- Instructions for the task -
Read through the listing, and wherever a line holds the word "interactable", return it.

*** Opening Records shown ***

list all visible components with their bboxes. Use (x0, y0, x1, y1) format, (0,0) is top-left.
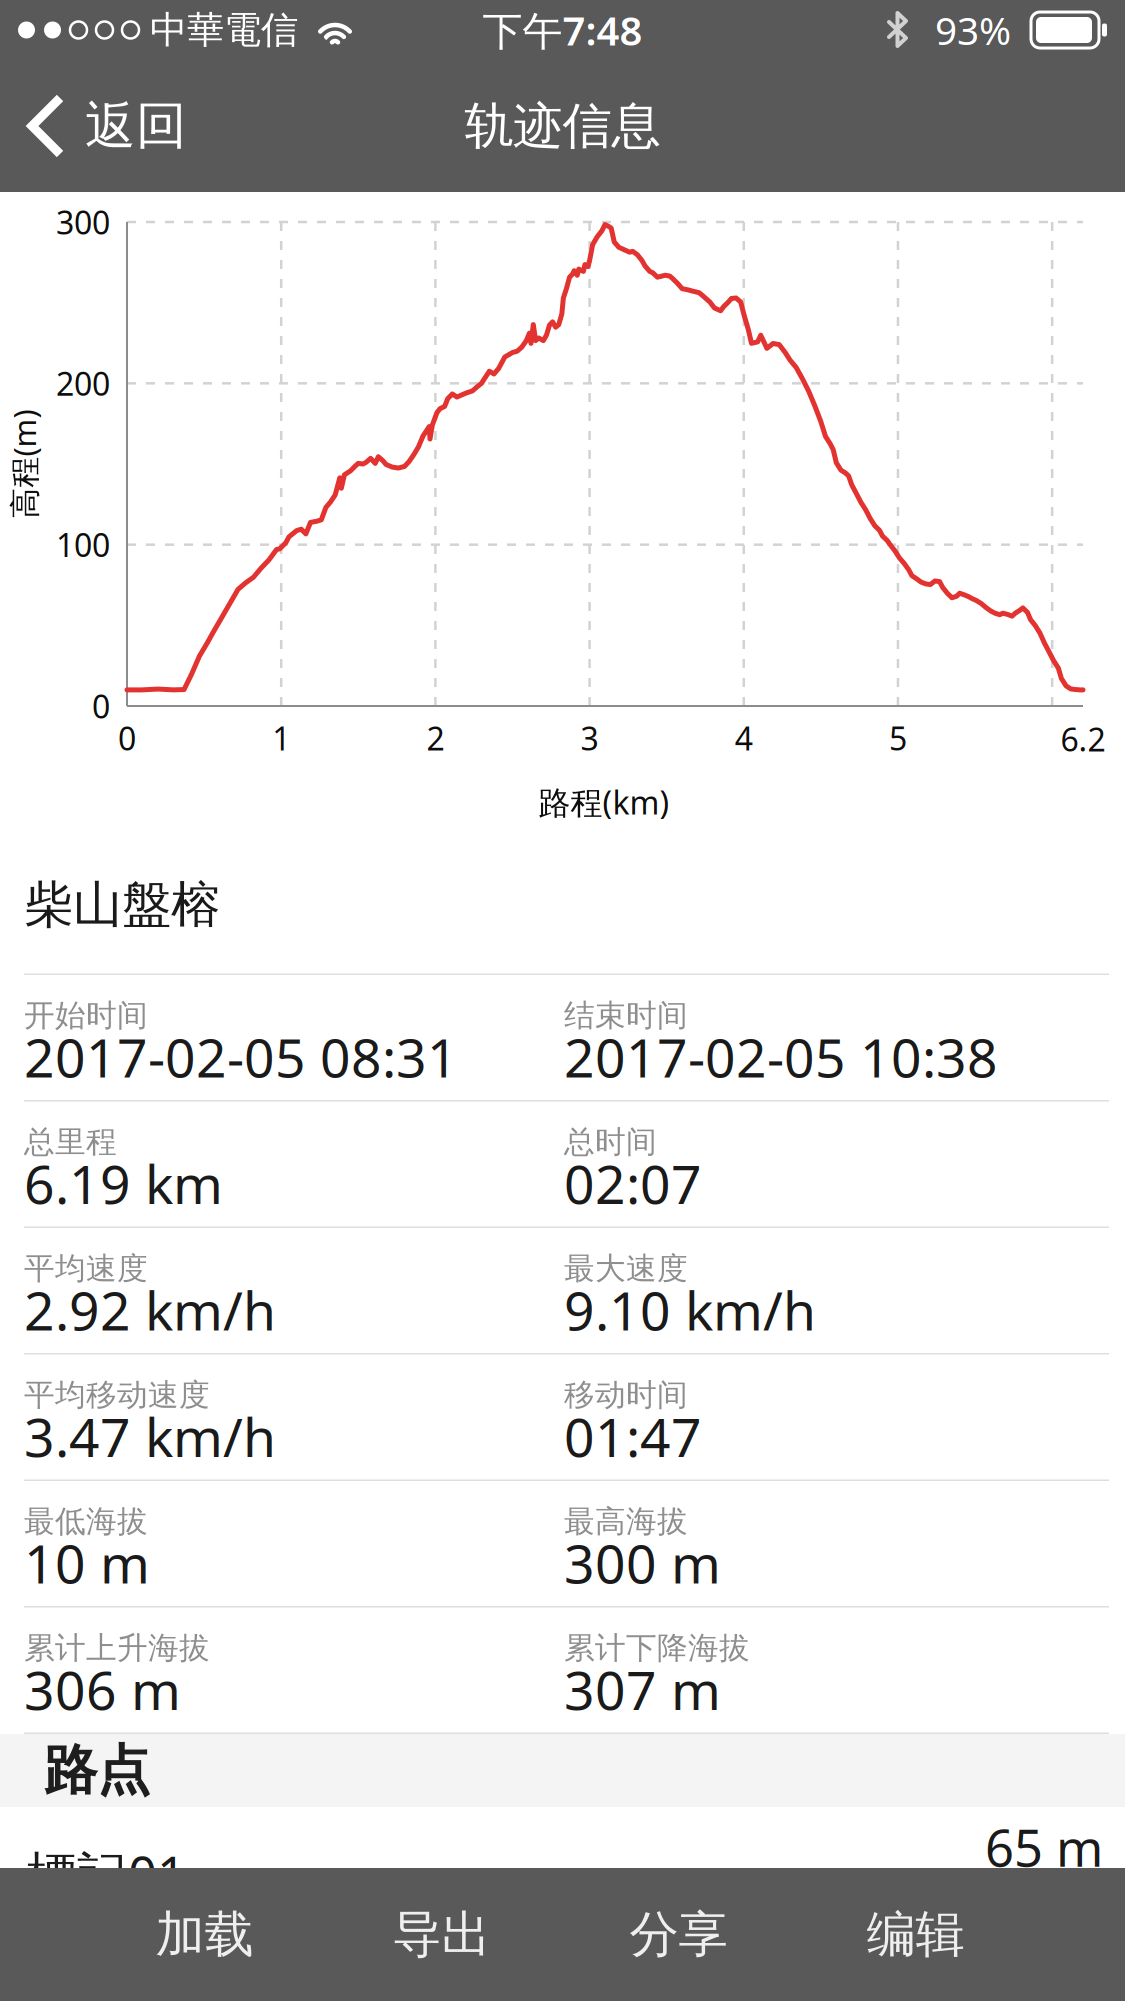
staticText: 標記01 (26, 1840, 186, 1908)
staticText: 轨迹信息 (464, 96, 660, 156)
staticText: 累计下降海拔 (564, 1629, 750, 1667)
staticText: 2 (426, 717, 444, 759)
staticText: 中華電信 (150, 7, 298, 53)
staticText: 导出 (392, 1904, 490, 1965)
staticText: 2.92 km/h (24, 1274, 276, 1345)
staticText: 0 (92, 685, 110, 727)
staticText: 10 m (24, 1527, 150, 1598)
button[interactable]: 导出 (323, 1868, 560, 2001)
staticText: 下午7:48 (482, 3, 642, 56)
staticText: 编辑 (866, 1904, 964, 1965)
staticText: 总里程 (24, 1123, 117, 1161)
staticText: 6.2 (1060, 718, 1106, 760)
staticText: 3 (581, 717, 599, 759)
staticText: 2017-02-05 10:38 (564, 1021, 998, 1092)
staticText: 100 (56, 523, 110, 566)
staticText: 加载 (156, 1904, 254, 1965)
staticText: 返回 (85, 95, 187, 157)
staticText: 5 (889, 717, 907, 759)
staticText: 01:47 (564, 1401, 702, 1472)
staticText: 0 (118, 717, 136, 759)
staticText: 306 m (24, 1654, 181, 1725)
staticText: 6.19 km (24, 1148, 223, 1219)
staticText: 最低海拔 (24, 1503, 148, 1540)
staticText: 柴山盤榕 (24, 874, 220, 935)
staticText: 307 m (564, 1654, 721, 1725)
staticText: 开始时间 (24, 997, 148, 1034)
staticText: 93% (935, 4, 1011, 56)
button[interactable]: 编辑 (797, 1868, 1034, 2001)
staticText: 分享 (630, 1904, 728, 1965)
staticText: 2017-02-05 08:31 (24, 1021, 458, 1092)
staticText: 200 (56, 362, 110, 405)
staticText: 平均速度 (24, 1250, 148, 1288)
staticText: 最大速度 (564, 1250, 688, 1288)
staticText: 300 m (564, 1527, 721, 1598)
staticText: 累计上升海拔 (24, 1629, 210, 1667)
staticText: 平均移动速度 (24, 1376, 210, 1414)
button[interactable]: 加载 (86, 1868, 323, 2001)
staticText: 总时间 (564, 1123, 657, 1161)
staticText: 300 (56, 201, 110, 243)
staticText: 65 m (985, 1813, 1103, 1881)
staticText: 4 (735, 717, 753, 759)
staticText: 3.47 km/h (24, 1401, 276, 1472)
staticText: 移动时间 (564, 1376, 688, 1414)
staticText: 路程(km) (538, 781, 670, 823)
staticText: 9.10 km/h (564, 1274, 816, 1345)
staticText: 02:07 (564, 1148, 702, 1219)
staticText: 高程(m) (0, 444, 78, 484)
staticText: 最高海拔 (564, 1503, 688, 1540)
staticText: 1 (272, 717, 290, 759)
button[interactable]: 返回 (0, 60, 207, 192)
button[interactable]: 分享 (560, 1868, 797, 2001)
staticText: 路点 (44, 1738, 150, 1803)
staticText: 结束时间 (564, 997, 688, 1034)
button[interactable]: 標記01 (0, 1807, 1125, 1868)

*** Closing Records shown ***

- Written reply -
button[interactable]: 导出 (323, 1868, 560, 2001)
button[interactable]: 编辑 (797, 1868, 1034, 2001)
button[interactable]: 加载 (86, 1868, 323, 2001)
button[interactable]: 返回 (0, 60, 207, 192)
button[interactable]: 分享 (560, 1868, 797, 2001)
button[interactable]: 標記01 (0, 1807, 1125, 1868)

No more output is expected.